We were astonished by his terrible and inappropriate jokes, his social awkwardness and his administrative incompetence.
Mike’s death on Saturday has left us all devastated. I have never questioned a providence so much in my life and never has Mike’s teaching on the Creator-creature distinction been more applied to the difference between our plans and that of our Maker’s.
Appropriately as a college community, we spent much of Monday mourning, crying, remembering and meditating on these words from Deuteronomy: ‘The secret things belong to the LORD our God, but the things revealed belong to us and to our children forever, that we may follow all the words of this law’ (Deuteronomy 29:29).
Mike was our leader and we loved him. But more he was the Lord’s and the Lord loves him more.
Of all the amazing support I’ve received in the last two days, it is this little Spurgeon meditation on John’s gospel (Mike’s beloved John’s gospel) which has given me great comfort through all the tears.

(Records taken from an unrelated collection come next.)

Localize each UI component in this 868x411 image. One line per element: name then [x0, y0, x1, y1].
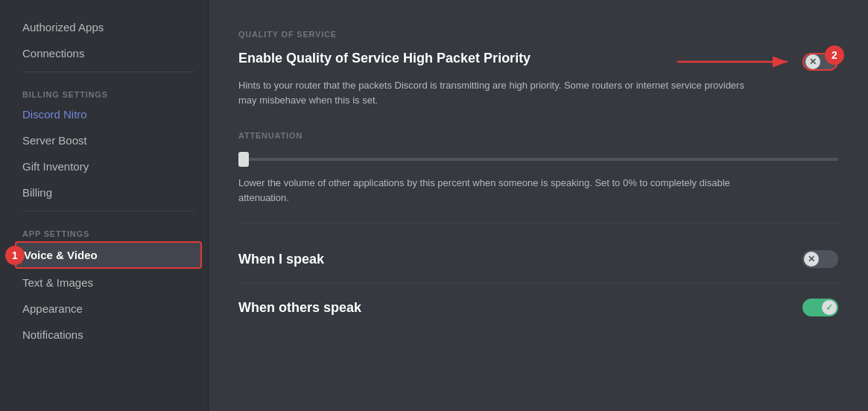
slider-container[interactable]: [238, 152, 838, 167]
sidebar-divider-app: [22, 211, 194, 211]
slider-track: [238, 158, 838, 161]
sidebar-item-notifications[interactable]: Notifications: [15, 322, 202, 347]
badge-2: 2: [825, 45, 844, 65]
qos-toggle-wrapper: 2 ✕: [802, 53, 838, 71]
main-content: QUALITY OF SERVICE Enable Quality of Ser…: [209, 0, 868, 411]
slider-thumb[interactable]: [238, 152, 249, 167]
when-others-speak-title: When others speak: [238, 300, 361, 316]
qos-header-row: Enable Quality of Service High Packet Pr…: [238, 51, 838, 72]
sidebar-item-appearance[interactable]: Appearance: [15, 296, 202, 321]
sidebar-section-billing: BILLING SETTINGS Discord Nitro Server Bo…: [15, 78, 202, 205]
when-i-speak-row: When I speak ✕: [238, 235, 838, 284]
sidebar-item-discord-nitro[interactable]: Discord Nitro: [15, 102, 202, 127]
x-icon: ✕: [809, 57, 817, 67]
sidebar-item-connections[interactable]: Connections: [15, 41, 202, 66]
attenuation-section: ATTENUATION Lower the volume of other ap…: [238, 131, 838, 205]
when-i-speak-title: When I speak: [238, 252, 324, 267]
sidebar-section-app: APP SETTINGS 1 Voice & Video Text & Imag…: [15, 217, 202, 347]
sidebar-item-server-boost[interactable]: Server Boost: [15, 128, 202, 153]
qos-title: Enable Quality of Service High Packet Pr…: [238, 51, 530, 66]
sidebar: Authorized Apps Connections BILLING SETT…: [0, 0, 209, 411]
sidebar-section-authorized: Authorized Apps Connections: [15, 15, 202, 66]
when-others-speak-toggle[interactable]: ✓: [802, 299, 838, 316]
app-settings-label: APP SETTINGS: [15, 217, 202, 241]
qos-toggle-thumb: ✕: [805, 54, 820, 69]
divider-1: [238, 223, 838, 223]
qos-toggle-area: 2 ✕: [677, 53, 838, 71]
badge-1: 1: [5, 246, 25, 265]
attenuation-description: Lower the volume of other applications b…: [238, 176, 760, 205]
x-icon-speak: ✕: [808, 254, 815, 264]
check-icon-others: ✓: [826, 302, 833, 313]
sidebar-item-text-images[interactable]: Text & Images: [15, 270, 202, 295]
sidebar-item-billing[interactable]: Billing: [15, 180, 202, 205]
sidebar-item-authorized-apps[interactable]: Authorized Apps: [15, 15, 202, 39]
sidebar-item-voice-video[interactable]: Voice & Video: [15, 241, 202, 269]
qos-section: QUALITY OF SERVICE Enable Quality of Ser…: [238, 30, 838, 107]
when-others-speak-row: When others speak ✓: [238, 284, 838, 331]
when-i-speak-thumb: ✕: [804, 252, 819, 267]
sidebar-item-gift-inventory[interactable]: Gift Inventory: [15, 154, 202, 179]
sidebar-divider-billing: [22, 71, 194, 72]
when-others-speak-thumb: ✓: [822, 300, 837, 315]
billing-settings-label: BILLING SETTINGS: [15, 78, 202, 102]
voice-video-wrapper: 1 Voice & Video: [15, 241, 202, 269]
attenuation-label: ATTENUATION: [238, 131, 838, 140]
arrow-svg: [677, 53, 796, 71]
when-i-speak-toggle[interactable]: ✕: [802, 250, 838, 268]
qos-description: Hints to your router that the packets Di…: [238, 78, 760, 107]
qos-section-label: QUALITY OF SERVICE: [238, 30, 838, 39]
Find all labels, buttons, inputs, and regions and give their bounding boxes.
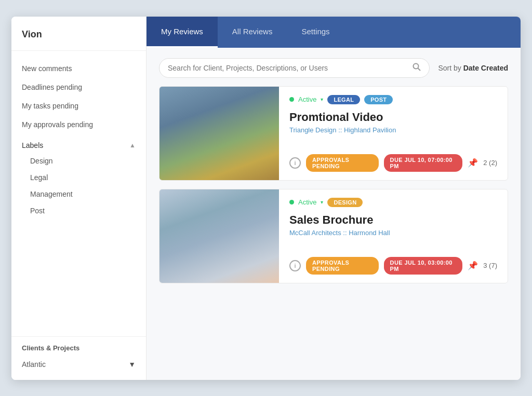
svg-point-0 [414,63,419,69]
svg-line-1 [418,68,421,71]
client-atlantic-label: Atlantic [22,360,46,368]
tab-settings[interactable]: Settings [287,17,344,48]
sort-by: Sort by Date Created [438,64,508,72]
sidebar: Vion New comments Deadlines pending My t… [11,17,147,380]
main-content: My Reviews All Reviews Settings [147,17,521,380]
card-title-1: Sales Brochure [289,213,497,227]
app-container: Vion New comments Deadlines pending My t… [11,17,521,380]
sidebar-item-deadlines-pending[interactable]: Deadlines pending [11,78,146,97]
review-card-1: Active ▾ DESIGN Sales Brochure McCall Ar… [159,189,508,283]
status-label-0[interactable]: Active [298,95,316,103]
card-image-0 [159,87,279,180]
tag-post-0[interactable]: POST [364,95,393,104]
card-subtitle-0: Triangle Design :: Highland Pavilion [289,126,497,134]
comment-count-1: 3 (7) [483,262,497,269]
card-top-0: Active ▾ LEGAL POST [289,95,497,104]
card-body-0: Active ▾ LEGAL POST Promtional Video Tri… [279,87,508,180]
search-bar: Sort by Date Created [147,48,521,86]
sidebar-clients: Clients & Projects Atlantic ▼ [11,336,146,380]
card-image-1 [159,189,279,283]
card-thumbnail-0 [159,87,279,180]
status-dot-1 [289,200,294,204]
due-badge-1: DUE JUL 10, 03:00:00 PM [384,257,463,275]
sidebar-label-design[interactable]: Design [11,153,146,169]
card-subtitle-1: McCall Architects :: Harmond Hall [289,229,497,237]
sidebar-item-new-comments[interactable]: New comments [11,59,146,78]
search-input-wrapper[interactable] [159,58,430,78]
sidebar-item-my-approvals[interactable]: My approvals pending [11,115,146,134]
info-icon-0[interactable]: i [289,157,301,169]
comment-count-0: 2 (2) [483,159,497,167]
sort-by-value: Date Created [463,64,508,72]
card-footer-0: i APPROVALS PENDING DUE JUL 10, 07:00:00… [289,154,497,172]
tab-my-reviews[interactable]: My Reviews [147,17,218,48]
due-badge-0: DUE JUL 10, 07:00:00 PM [384,154,463,172]
status-chevron-1: ▾ [321,199,323,205]
info-icon-1[interactable]: i [289,260,301,271]
card-title-0: Promtional Video [289,111,497,124]
tab-all-reviews[interactable]: All Reviews [218,17,287,48]
sidebar-label-management[interactable]: Management [11,186,146,202]
approvals-badge-1[interactable]: APPROVALS PENDING [306,257,379,275]
sidebar-nav: New comments Deadlines pending My tasks … [11,51,146,336]
tabs-bar: My Reviews All Reviews Settings [147,17,521,48]
sidebar-item-my-tasks[interactable]: My tasks pending [11,97,146,115]
cards-container: Active ▾ LEGAL POST Promtional Video Tri… [147,86,521,296]
client-atlantic-arrow: ▼ [128,360,136,368]
pin-icon-0[interactable]: 📌 [468,158,478,168]
status-chevron-0: ▾ [321,97,323,102]
sidebar-label-legal[interactable]: Legal [11,169,146,186]
tag-legal-0[interactable]: LEGAL [327,95,360,104]
status-label-1[interactable]: Active [298,198,316,206]
search-icon [413,63,421,73]
card-top-1: Active ▾ DESIGN [289,198,497,207]
sidebar-labels-section[interactable]: Labels ▲ [11,134,146,153]
approvals-badge-0[interactable]: APPROVALS PENDING [306,154,379,172]
labels-section-label: Labels [22,141,43,149]
review-card-0: Active ▾ LEGAL POST Promtional Video Tri… [159,86,508,181]
pin-icon-1[interactable]: 📌 [468,261,478,270]
sidebar-label-post[interactable]: Post [11,202,146,219]
card-thumbnail-1 [159,189,279,283]
labels-arrow-icon: ▲ [129,142,136,149]
card-footer-1: i APPROVALS PENDING DUE JUL 10, 03:00:00… [289,257,497,275]
clients-section-label: Clients & Projects [22,344,136,352]
status-dot-0 [289,97,294,102]
search-input[interactable] [168,64,407,72]
tag-design-1[interactable]: DESIGN [327,198,363,207]
sidebar-title: Vion [11,17,146,51]
card-body-1: Active ▾ DESIGN Sales Brochure McCall Ar… [279,189,508,283]
sidebar-client-atlantic[interactable]: Atlantic ▼ [22,356,136,373]
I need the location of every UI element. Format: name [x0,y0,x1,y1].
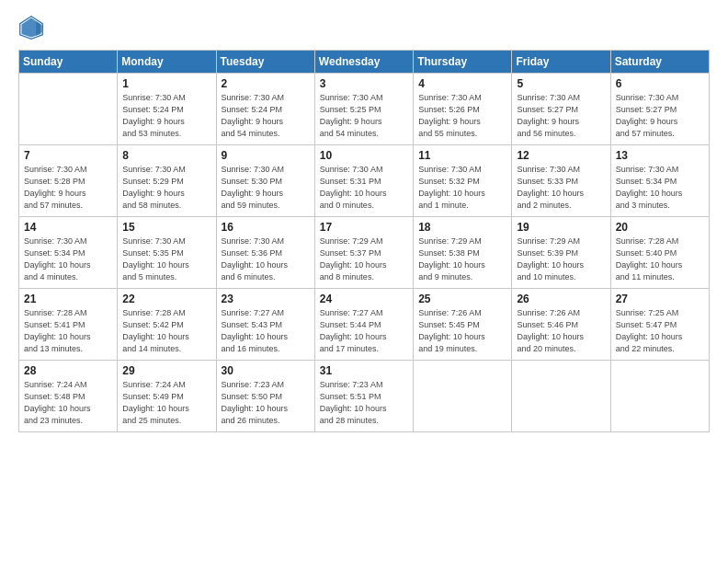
day-info: Sunrise: 7:29 AM Sunset: 5:39 PM Dayligh… [517,236,605,283]
day-number: 20 [616,221,704,234]
day-cell: 16Sunrise: 7:30 AM Sunset: 5:36 PM Dayli… [216,217,314,289]
week-row-2: 7Sunrise: 7:30 AM Sunset: 5:28 PM Daylig… [19,145,710,217]
day-number: 31 [320,364,408,377]
day-cell [414,361,512,432]
day-cell: 21Sunrise: 7:28 AM Sunset: 5:41 PM Dayli… [19,289,118,361]
day-info: Sunrise: 7:23 AM Sunset: 5:51 PM Dayligh… [320,379,408,427]
day-number: 23 [222,293,310,305]
logo [18,15,48,40]
calendar-header-row: SundayMondayTuesdayWednesdayThursdayFrid… [19,51,710,74]
col-header-tuesday: Tuesday [216,51,314,74]
day-cell: 5Sunrise: 7:30 AM Sunset: 5:27 PM Daylig… [512,74,610,145]
day-cell: 24Sunrise: 7:27 AM Sunset: 5:44 PM Dayli… [314,289,413,361]
day-number: 15 [122,221,210,234]
day-info: Sunrise: 7:30 AM Sunset: 5:29 PM Dayligh… [122,164,210,212]
day-number: 28 [24,364,112,377]
header [18,15,710,40]
day-info: Sunrise: 7:24 AM Sunset: 5:48 PM Dayligh… [24,379,112,427]
day-info: Sunrise: 7:26 AM Sunset: 5:46 PM Dayligh… [517,307,605,355]
day-cell: 30Sunrise: 7:23 AM Sunset: 5:50 PM Dayli… [216,361,314,432]
day-number: 19 [517,221,605,234]
day-number: 21 [24,293,112,305]
day-number: 27 [616,293,704,305]
day-cell: 4Sunrise: 7:30 AM Sunset: 5:26 PM Daylig… [414,74,512,145]
day-info: Sunrise: 7:30 AM Sunset: 5:33 PM Dayligh… [517,164,605,212]
col-header-wednesday: Wednesday [314,51,413,74]
day-cell: 14Sunrise: 7:30 AM Sunset: 5:34 PM Dayli… [19,217,118,289]
day-cell: 9Sunrise: 7:30 AM Sunset: 5:30 PM Daylig… [216,145,314,217]
day-number: 29 [122,364,210,377]
day-number: 1 [122,77,210,90]
day-cell: 11Sunrise: 7:30 AM Sunset: 5:32 PM Dayli… [414,145,512,217]
day-cell: 29Sunrise: 7:24 AM Sunset: 5:49 PM Dayli… [118,361,216,432]
day-info: Sunrise: 7:30 AM Sunset: 5:27 PM Dayligh… [517,92,605,140]
day-number: 5 [517,77,605,90]
day-number: 14 [24,221,112,234]
week-row-1: 1Sunrise: 7:30 AM Sunset: 5:24 PM Daylig… [19,74,710,145]
calendar: SundayMondayTuesdayWednesdayThursdayFrid… [18,50,710,432]
day-number: 11 [418,149,506,162]
day-info: Sunrise: 7:25 AM Sunset: 5:47 PM Dayligh… [616,307,704,355]
day-cell [512,361,610,432]
day-info: Sunrise: 7:26 AM Sunset: 5:45 PM Dayligh… [418,307,506,355]
day-number: 26 [517,293,605,305]
day-info: Sunrise: 7:24 AM Sunset: 5:49 PM Dayligh… [122,379,210,427]
day-number: 2 [222,77,310,90]
week-row-4: 21Sunrise: 7:28 AM Sunset: 5:41 PM Dayli… [19,289,710,361]
day-cell: 10Sunrise: 7:30 AM Sunset: 5:31 PM Dayli… [314,145,413,217]
day-number: 9 [222,149,310,162]
day-cell: 31Sunrise: 7:23 AM Sunset: 5:51 PM Dayli… [314,361,413,432]
col-header-sunday: Sunday [19,51,118,74]
day-info: Sunrise: 7:30 AM Sunset: 5:36 PM Dayligh… [222,236,310,283]
day-info: Sunrise: 7:28 AM Sunset: 5:42 PM Dayligh… [122,307,210,355]
day-info: Sunrise: 7:29 AM Sunset: 5:38 PM Dayligh… [418,236,506,283]
day-cell: 3Sunrise: 7:30 AM Sunset: 5:25 PM Daylig… [314,74,413,145]
day-cell: 17Sunrise: 7:29 AM Sunset: 5:37 PM Dayli… [314,217,413,289]
col-header-saturday: Saturday [610,51,709,74]
logo-icon [18,15,44,40]
day-info: Sunrise: 7:30 AM Sunset: 5:28 PM Dayligh… [24,164,112,212]
day-cell: 25Sunrise: 7:26 AM Sunset: 5:45 PM Dayli… [414,289,512,361]
day-cell: 23Sunrise: 7:27 AM Sunset: 5:43 PM Dayli… [216,289,314,361]
day-info: Sunrise: 7:27 AM Sunset: 5:43 PM Dayligh… [222,307,310,355]
day-cell: 12Sunrise: 7:30 AM Sunset: 5:33 PM Dayli… [512,145,610,217]
day-number: 8 [122,149,210,162]
day-number: 25 [418,293,506,305]
day-number: 22 [122,293,210,305]
day-number: 4 [418,77,506,90]
day-cell: 19Sunrise: 7:29 AM Sunset: 5:39 PM Dayli… [512,217,610,289]
day-info: Sunrise: 7:30 AM Sunset: 5:35 PM Dayligh… [122,236,210,283]
col-header-thursday: Thursday [414,51,512,74]
day-number: 6 [616,77,704,90]
day-info: Sunrise: 7:30 AM Sunset: 5:26 PM Dayligh… [418,92,506,140]
day-info: Sunrise: 7:28 AM Sunset: 5:40 PM Dayligh… [616,236,704,283]
day-number: 18 [418,221,506,234]
day-info: Sunrise: 7:23 AM Sunset: 5:50 PM Dayligh… [222,379,310,427]
day-cell: 2Sunrise: 7:30 AM Sunset: 5:24 PM Daylig… [216,74,314,145]
day-info: Sunrise: 7:27 AM Sunset: 5:44 PM Dayligh… [320,307,408,355]
day-cell: 20Sunrise: 7:28 AM Sunset: 5:40 PM Dayli… [610,217,709,289]
col-header-friday: Friday [512,51,610,74]
day-cell: 7Sunrise: 7:30 AM Sunset: 5:28 PM Daylig… [19,145,118,217]
day-info: Sunrise: 7:30 AM Sunset: 5:25 PM Dayligh… [320,92,408,140]
day-cell: 8Sunrise: 7:30 AM Sunset: 5:29 PM Daylig… [118,145,216,217]
day-info: Sunrise: 7:30 AM Sunset: 5:34 PM Dayligh… [616,164,704,212]
day-cell: 1Sunrise: 7:30 AM Sunset: 5:24 PM Daylig… [118,74,216,145]
day-cell: 13Sunrise: 7:30 AM Sunset: 5:34 PM Dayli… [610,145,709,217]
day-number: 16 [222,221,310,234]
day-info: Sunrise: 7:30 AM Sunset: 5:30 PM Dayligh… [222,164,310,212]
day-info: Sunrise: 7:30 AM Sunset: 5:27 PM Dayligh… [616,92,704,140]
week-row-3: 14Sunrise: 7:30 AM Sunset: 5:34 PM Dayli… [19,217,710,289]
day-info: Sunrise: 7:30 AM Sunset: 5:24 PM Dayligh… [222,92,310,140]
day-number: 13 [616,149,704,162]
day-number: 10 [320,149,408,162]
day-cell: 26Sunrise: 7:26 AM Sunset: 5:46 PM Dayli… [512,289,610,361]
day-info: Sunrise: 7:30 AM Sunset: 5:31 PM Dayligh… [320,164,408,212]
day-number: 24 [320,293,408,305]
day-info: Sunrise: 7:30 AM Sunset: 5:32 PM Dayligh… [418,164,506,212]
day-number: 12 [517,149,605,162]
day-cell: 28Sunrise: 7:24 AM Sunset: 5:48 PM Dayli… [19,361,118,432]
week-row-5: 28Sunrise: 7:24 AM Sunset: 5:48 PM Dayli… [19,361,710,432]
day-cell [19,74,118,145]
day-number: 30 [222,364,310,377]
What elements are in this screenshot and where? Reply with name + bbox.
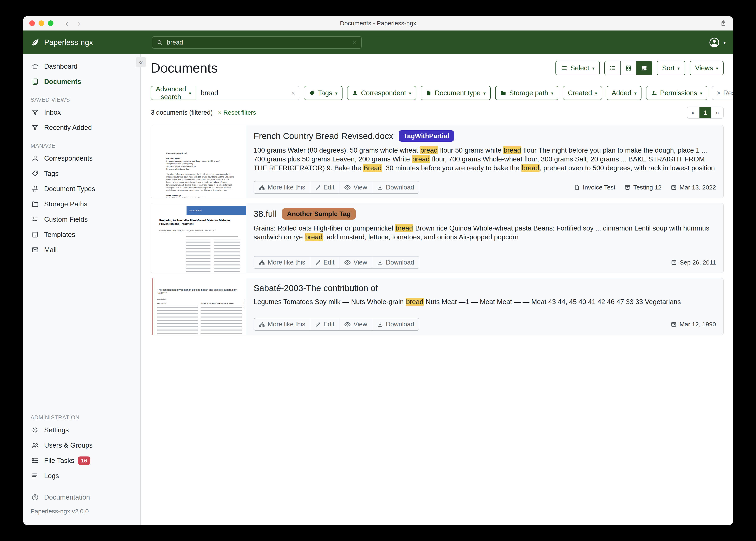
user-avatar-icon [709,37,720,48]
view-button[interactable]: View [339,181,372,194]
meta-file[interactable]: Invoice Test [574,184,615,191]
sidebar-item-recently-added[interactable]: Recently Added [23,120,140,135]
sidebar-item-label: Recently Added [44,124,92,132]
document-thumbnail[interactable]: French Country BreadFor the Leaven1 heap… [151,125,246,198]
reset-filters-button[interactable]: × Reset filters [712,86,733,100]
action-label: More like this [268,184,305,191]
edit-button[interactable]: Edit [310,256,339,269]
pagination-prev[interactable]: « [687,107,699,118]
correspondent-filter-button[interactable]: Correspondent▾ [347,86,416,100]
meta-calendar[interactable]: Mar 13, 2022 [671,184,716,191]
list-view-button[interactable] [605,61,620,75]
sort-button[interactable]: Sort▾ [657,61,685,75]
document-thumbnail[interactable]: of Clinical NutritionThe contribution of… [151,278,246,335]
document-meta: Sep 26, 2011 [671,259,716,266]
filter-query-input[interactable] [196,86,299,100]
storage-path-filter-button[interactable]: Storage path▾ [495,86,558,100]
sidebar-collapse-button[interactable]: « [136,57,146,67]
reset-filters-link[interactable]: × Reset filters [218,109,256,116]
sidebar-item-file-tasks[interactable]: File Tasks16 [23,453,140,468]
sidebar-section-title: SAVED VIEWS [31,97,140,103]
action-label: More like this [268,259,305,266]
document-tag[interactable]: TagWithPartial [399,130,454,142]
filter-query-clear-icon[interactable]: × [291,89,295,97]
action-label: Edit [324,320,334,328]
account-menu[interactable]: ▾ [709,37,726,48]
edit-button[interactable]: Edit [310,318,339,331]
document-thumbnail[interactable]: Nutrition FYIPreparing to Prescribe Plan… [151,203,246,273]
tags-filter-button[interactable]: Tags▾ [304,86,343,100]
sidebar-item-logs[interactable]: Logs [23,468,140,483]
thumbnail-download-text: Downloaded from [243,299,245,309]
sidebar-item-storage-paths[interactable]: Storage Paths [23,197,140,212]
advanced-search-dropdown[interactable]: Advanced search▾ [151,86,196,100]
list-check-icon [561,65,567,71]
document-card: Nutrition FYIPreparing to Prescribe Plan… [151,203,724,273]
main-content: Documents Select ▾ [141,54,733,525]
document-card-body: 38.fullAnother Sample TagGrains: Rolled … [246,203,723,273]
caret-down-icon: ▾ [592,66,594,71]
edit-button[interactable]: Edit [310,181,339,194]
created-filter-button[interactable]: Created▾ [563,86,602,100]
account-caret-icon: ▾ [723,41,726,45]
download-button[interactable]: Download [372,318,419,331]
more-like-this-button[interactable]: More like this [254,256,310,269]
view-button[interactable]: View [339,256,372,269]
meta-calendar[interactable]: Mar 12, 1990 [671,321,716,328]
app-version: Paperless-ngx v2.0.0 [31,508,140,515]
action-label: Download [386,184,414,191]
thumbnail-author: Caroline Trapp, MSN, APRN, BC-ADM, CDE, … [159,230,215,232]
brand[interactable]: Paperless-ngx [31,38,93,47]
download-button[interactable]: Download [372,256,419,269]
pagination-page-1[interactable]: 1 [699,107,711,118]
view-button[interactable]: View [339,318,372,331]
download-icon [377,259,383,266]
document-tag[interactable]: Another Sample Tag [282,208,356,220]
meta-calendar[interactable]: Sep 26, 2011 [671,259,716,266]
brand-name: Paperless-ngx [44,38,93,47]
document-type-filter-button[interactable]: Document type▾ [421,86,491,100]
pagination-next[interactable]: » [711,107,723,118]
funnel-icon [31,109,40,116]
search-clear-icon[interactable]: × [353,38,357,46]
sidebar-item-label: Logs [44,472,59,480]
select-button[interactable]: Select ▾ [555,61,600,75]
global-search-input[interactable] [166,39,353,46]
download-button[interactable]: Download [372,181,419,194]
download-icon [377,184,383,191]
grid-view-button[interactable] [620,61,636,75]
sidebar-item-settings[interactable]: Settings [23,422,140,438]
app-header: Paperless-ngx × [23,31,733,54]
added-filter-button[interactable]: Added▾ [607,86,641,100]
more-like-this-button[interactable]: More like this [254,318,310,331]
sidebar-item-document-types[interactable]: Document Types [23,181,140,197]
envelope-icon [31,246,40,254]
document-actions: More like thisEditViewDownload [254,256,419,269]
sidebar-item-inbox[interactable]: Inbox [23,105,140,120]
document-title[interactable]: 38.full [254,209,277,219]
detail-view-button[interactable] [636,61,652,75]
sidebar-item-documentation[interactable]: Documentation [23,490,140,505]
document-title[interactable]: French Country Bread Revised.docx [254,131,393,141]
sidebar: DashboardDocumentsSAVED VIEWSInboxRecent… [23,54,141,525]
sidebar-item-dashboard[interactable]: Dashboard [23,59,140,74]
more-like-this-button[interactable]: More like this [254,181,310,194]
global-search[interactable]: × [152,36,362,49]
meta-box[interactable]: Testing 12 [624,184,661,191]
sidebar-item-custom-fields[interactable]: Custom Fields [23,212,140,227]
results-bar: 3 documents (filtered) × Reset filters «… [151,107,724,119]
document-title[interactable]: Sabaté-2003-The contribution of [254,283,378,293]
sidebar-item-correspondents[interactable]: Correspondents [23,151,140,166]
permissions-filter-button[interactable]: Permissions▾ [646,86,707,100]
meta-label: Mar 12, 1990 [679,321,716,328]
sidebar-item-tags[interactable]: Tags [23,166,140,181]
tag-icon [31,170,40,177]
views-button[interactable]: Views▾ [690,61,724,75]
filter-row: Advanced search▾ × [151,86,724,100]
sidebar-item-label: Dashboard [44,63,77,70]
sidebar-item-templates[interactable]: Templates [23,227,140,242]
sidebar-item-documents[interactable]: Documents [23,74,140,89]
eye-icon [344,259,351,266]
sidebar-item-mail[interactable]: Mail [23,242,140,258]
sidebar-item-users-groups[interactable]: Users & Groups [23,438,140,453]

Father, I will that they also, whom Thou hast given Me, be with Me where I am.
O Death! Why dost thou touch the tree beneath whose spreading branches weariness hath rest? Why dost thou snatch away the excellent of the earth, in whom is our delight? If thou must use thine axe, use it upon the trees which yield no fruit; thou mightst be thanked then. But why wilt thou fell the goodly cedars of Lebanon? O stay thine axe, and spare the righteous. But no, it must not be; death smites the goodliest of our friends; the most generous, the most prayerful, the most holy, the most devoted must die. And why? It is through Jesus’ prevailing prayer – ‘Father, I will that they also, whom Thou hast given Me, be with Me where I am’. It is that which bears them on eagle’s wings to heaven. Every time a believer mounts from this earth to paradise, it is an answer to Christ’s prayer. A good old divine remarks, ‘Many times Jesus and His people pull against one another in prayer. You bend your knee in prayer and say, “Father, I will that Thy saints be with me where I am”; Christ says, “Father, I will that they also, whom Thou hast given Me, be with Me where I am”.’ Thus the disciple is at cross-purposes with his Lord. The soul cannot be in both places: the beloved one cannot be with Christ and with you too. Now, which pleader shall win the day? If you had your choice; if the King should step from His throne, and say, ‘Here are two supplicants praying in opposition to one another, which shall be answered?’ Oh! I am sure, though it were agony, you would start from your feet, and say, ‘Jesus, not my will, but Thine be done’. You would give up your prayer for your loved one’s life, if you could realise the thought that Christ is praying in the opposite direction – ‘Father, I will that they also, whom Thou hast given Me, be with Me where I am’. Lord, Thou shalt have them. By faith we let them go. (CH Spurgeon, Morning & Evening)
Having let Mike go, we are resolved more than ever to build on his huge legacy in the training of men and women to be servant leaders who can be the best possible gift to Christ’s church. We thank God for his life.